─── RECORDS SHOWN ───

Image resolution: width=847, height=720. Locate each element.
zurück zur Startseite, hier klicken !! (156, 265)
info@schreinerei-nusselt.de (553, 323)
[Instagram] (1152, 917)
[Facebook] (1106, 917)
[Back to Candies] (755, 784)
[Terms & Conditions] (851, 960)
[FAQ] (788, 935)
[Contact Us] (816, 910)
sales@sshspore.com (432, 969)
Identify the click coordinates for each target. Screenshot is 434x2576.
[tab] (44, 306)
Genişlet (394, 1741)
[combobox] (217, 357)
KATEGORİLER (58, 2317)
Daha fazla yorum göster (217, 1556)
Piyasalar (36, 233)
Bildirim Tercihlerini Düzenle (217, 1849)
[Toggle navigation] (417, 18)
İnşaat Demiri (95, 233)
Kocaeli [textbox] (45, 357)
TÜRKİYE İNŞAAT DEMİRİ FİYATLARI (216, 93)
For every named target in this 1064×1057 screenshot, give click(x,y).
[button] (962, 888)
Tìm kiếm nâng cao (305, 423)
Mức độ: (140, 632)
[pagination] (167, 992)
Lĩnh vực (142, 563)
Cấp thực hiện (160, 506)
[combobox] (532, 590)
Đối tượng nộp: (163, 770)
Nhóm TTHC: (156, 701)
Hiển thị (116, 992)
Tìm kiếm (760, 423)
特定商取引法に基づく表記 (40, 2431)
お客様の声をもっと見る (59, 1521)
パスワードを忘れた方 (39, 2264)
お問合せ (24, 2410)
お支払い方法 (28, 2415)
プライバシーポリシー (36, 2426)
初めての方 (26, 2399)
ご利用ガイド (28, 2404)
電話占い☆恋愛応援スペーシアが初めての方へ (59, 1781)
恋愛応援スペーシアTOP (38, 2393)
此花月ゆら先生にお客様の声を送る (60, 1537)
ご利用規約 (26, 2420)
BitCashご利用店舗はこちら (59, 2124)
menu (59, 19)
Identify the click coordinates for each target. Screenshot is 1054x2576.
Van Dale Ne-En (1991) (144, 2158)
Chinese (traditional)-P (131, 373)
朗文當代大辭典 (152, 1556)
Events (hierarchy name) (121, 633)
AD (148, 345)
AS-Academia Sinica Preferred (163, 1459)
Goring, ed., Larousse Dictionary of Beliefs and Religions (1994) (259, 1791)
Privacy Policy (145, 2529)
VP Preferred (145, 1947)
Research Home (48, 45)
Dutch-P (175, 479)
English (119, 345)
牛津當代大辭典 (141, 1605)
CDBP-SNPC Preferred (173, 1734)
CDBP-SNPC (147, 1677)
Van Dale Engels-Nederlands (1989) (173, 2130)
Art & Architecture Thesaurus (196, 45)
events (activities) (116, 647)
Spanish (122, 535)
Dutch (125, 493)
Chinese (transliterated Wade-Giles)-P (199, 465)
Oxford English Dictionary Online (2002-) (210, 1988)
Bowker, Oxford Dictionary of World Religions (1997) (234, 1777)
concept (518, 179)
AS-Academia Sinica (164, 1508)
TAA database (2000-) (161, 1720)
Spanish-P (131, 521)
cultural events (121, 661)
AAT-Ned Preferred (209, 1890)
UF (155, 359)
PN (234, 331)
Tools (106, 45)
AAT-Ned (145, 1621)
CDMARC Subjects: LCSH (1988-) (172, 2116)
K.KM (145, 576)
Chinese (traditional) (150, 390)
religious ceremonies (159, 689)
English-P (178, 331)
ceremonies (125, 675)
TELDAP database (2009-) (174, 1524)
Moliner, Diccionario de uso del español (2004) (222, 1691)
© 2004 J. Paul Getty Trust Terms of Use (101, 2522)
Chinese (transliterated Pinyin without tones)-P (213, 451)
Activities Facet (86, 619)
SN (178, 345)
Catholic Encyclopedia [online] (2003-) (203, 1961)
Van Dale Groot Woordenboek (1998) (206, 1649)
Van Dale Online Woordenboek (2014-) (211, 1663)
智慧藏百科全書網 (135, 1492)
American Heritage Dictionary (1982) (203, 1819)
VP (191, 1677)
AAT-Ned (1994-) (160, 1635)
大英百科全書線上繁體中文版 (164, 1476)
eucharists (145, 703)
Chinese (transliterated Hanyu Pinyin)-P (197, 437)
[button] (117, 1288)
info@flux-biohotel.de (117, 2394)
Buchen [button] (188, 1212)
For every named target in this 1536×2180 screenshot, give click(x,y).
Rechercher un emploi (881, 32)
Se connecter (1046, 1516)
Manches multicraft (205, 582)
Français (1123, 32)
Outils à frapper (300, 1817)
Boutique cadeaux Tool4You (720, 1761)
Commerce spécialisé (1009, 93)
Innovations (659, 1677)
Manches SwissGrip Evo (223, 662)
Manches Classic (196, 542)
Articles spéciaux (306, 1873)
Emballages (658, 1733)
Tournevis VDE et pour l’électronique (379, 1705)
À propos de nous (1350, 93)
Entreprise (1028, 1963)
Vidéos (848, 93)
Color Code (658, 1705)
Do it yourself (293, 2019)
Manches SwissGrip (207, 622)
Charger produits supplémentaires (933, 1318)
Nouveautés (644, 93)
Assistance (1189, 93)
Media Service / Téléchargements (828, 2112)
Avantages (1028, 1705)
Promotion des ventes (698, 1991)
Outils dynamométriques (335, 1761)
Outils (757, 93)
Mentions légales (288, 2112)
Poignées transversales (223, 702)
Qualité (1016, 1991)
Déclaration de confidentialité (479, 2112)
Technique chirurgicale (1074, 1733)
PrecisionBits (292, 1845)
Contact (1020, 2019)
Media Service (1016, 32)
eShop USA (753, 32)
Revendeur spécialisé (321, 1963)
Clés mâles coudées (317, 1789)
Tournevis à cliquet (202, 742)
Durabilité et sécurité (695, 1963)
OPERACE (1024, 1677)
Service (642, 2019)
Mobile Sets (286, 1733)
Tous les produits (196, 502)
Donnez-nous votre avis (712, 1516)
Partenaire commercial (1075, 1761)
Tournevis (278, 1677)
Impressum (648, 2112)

───

§ WHAT THE EXERCISE ASKS
Among the records above, find the lines where the word "Pinyin" appears and copy them.

§ FINISHED EXERCISE
Chinese (transliterated Pinyin without tones)-P (213, 451)
Chinese (transliterated Hanyu Pinyin)-P (197, 437)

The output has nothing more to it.